=== Dataset excerpts ===

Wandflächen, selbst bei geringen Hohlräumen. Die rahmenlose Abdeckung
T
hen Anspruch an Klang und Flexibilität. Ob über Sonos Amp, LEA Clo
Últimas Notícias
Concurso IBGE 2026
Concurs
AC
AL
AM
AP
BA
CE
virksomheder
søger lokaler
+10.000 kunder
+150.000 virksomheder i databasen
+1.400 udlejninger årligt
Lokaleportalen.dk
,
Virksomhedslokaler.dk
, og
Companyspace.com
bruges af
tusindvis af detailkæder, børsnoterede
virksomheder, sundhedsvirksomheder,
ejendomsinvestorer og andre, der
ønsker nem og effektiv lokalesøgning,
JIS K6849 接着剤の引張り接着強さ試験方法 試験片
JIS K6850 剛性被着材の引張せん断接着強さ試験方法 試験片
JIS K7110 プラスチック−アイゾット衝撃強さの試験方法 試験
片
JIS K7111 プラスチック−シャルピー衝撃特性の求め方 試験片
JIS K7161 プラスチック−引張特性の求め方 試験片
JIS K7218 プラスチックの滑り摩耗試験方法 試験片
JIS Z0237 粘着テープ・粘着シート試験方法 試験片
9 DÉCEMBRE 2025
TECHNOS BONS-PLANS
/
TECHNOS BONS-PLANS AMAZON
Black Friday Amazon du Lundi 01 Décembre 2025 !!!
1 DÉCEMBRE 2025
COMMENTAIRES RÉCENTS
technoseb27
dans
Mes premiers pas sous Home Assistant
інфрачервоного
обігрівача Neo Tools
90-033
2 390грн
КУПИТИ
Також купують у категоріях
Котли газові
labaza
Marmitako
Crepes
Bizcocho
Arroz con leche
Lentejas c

===
=== Dataset excerpts ===

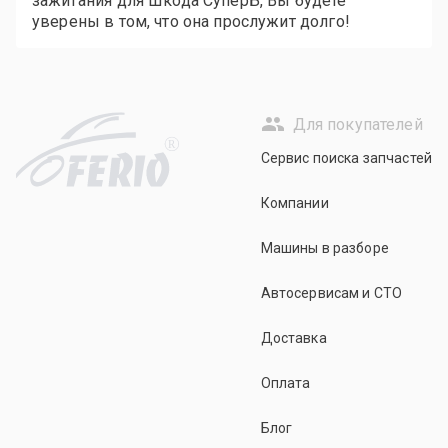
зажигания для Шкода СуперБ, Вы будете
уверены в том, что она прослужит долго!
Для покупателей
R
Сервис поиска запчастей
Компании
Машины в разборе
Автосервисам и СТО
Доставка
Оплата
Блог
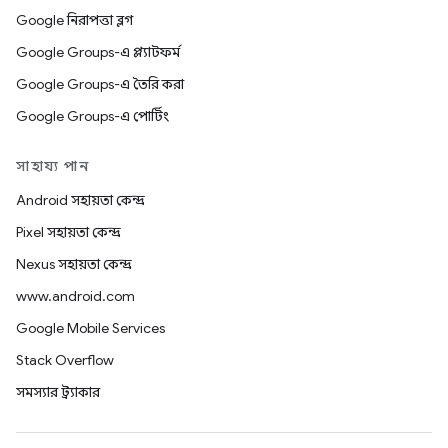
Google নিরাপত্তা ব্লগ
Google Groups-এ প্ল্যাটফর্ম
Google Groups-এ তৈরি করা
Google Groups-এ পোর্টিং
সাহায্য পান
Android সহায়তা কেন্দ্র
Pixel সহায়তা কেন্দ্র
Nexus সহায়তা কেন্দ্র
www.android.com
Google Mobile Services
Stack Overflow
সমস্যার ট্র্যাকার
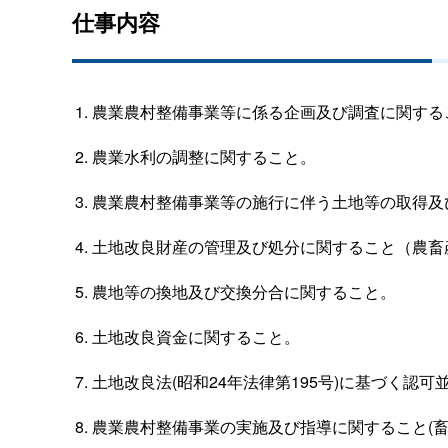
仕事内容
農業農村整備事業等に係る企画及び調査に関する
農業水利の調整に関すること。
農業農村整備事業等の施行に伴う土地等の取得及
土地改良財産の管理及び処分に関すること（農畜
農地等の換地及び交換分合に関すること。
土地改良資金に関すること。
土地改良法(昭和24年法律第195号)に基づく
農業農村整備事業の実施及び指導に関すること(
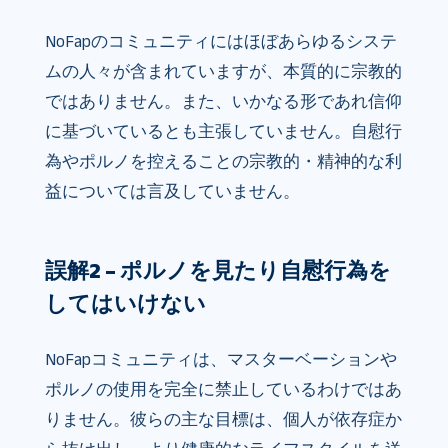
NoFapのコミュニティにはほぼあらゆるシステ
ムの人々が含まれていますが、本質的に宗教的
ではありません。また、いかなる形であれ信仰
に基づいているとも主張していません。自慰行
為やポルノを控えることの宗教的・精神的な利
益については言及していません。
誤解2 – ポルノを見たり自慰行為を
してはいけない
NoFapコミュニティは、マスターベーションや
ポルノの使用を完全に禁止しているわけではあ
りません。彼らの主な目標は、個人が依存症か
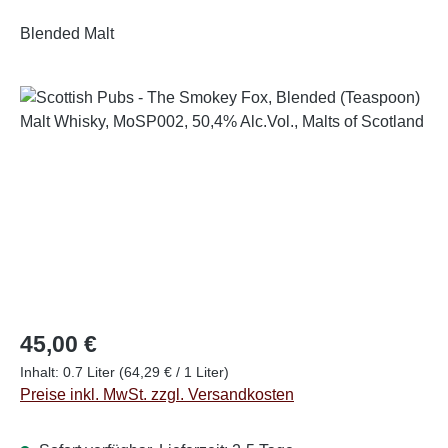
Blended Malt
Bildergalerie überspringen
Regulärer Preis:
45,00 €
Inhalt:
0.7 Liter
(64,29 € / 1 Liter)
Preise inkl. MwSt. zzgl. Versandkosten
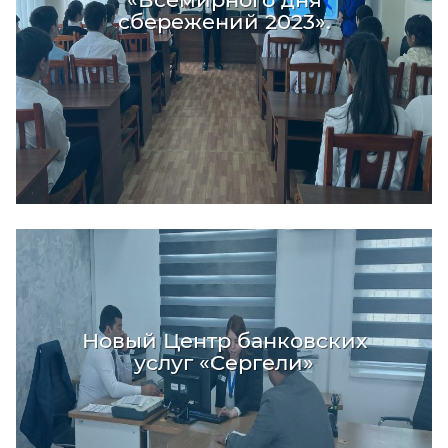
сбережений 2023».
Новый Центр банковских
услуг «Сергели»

===

* Exercise requirements
Look for the word "PLANS". Copy out every line of the data that has it.

* Solution below
TECHNOS BONS-PLANS
TECHNOS BONS-PLANS AMAZON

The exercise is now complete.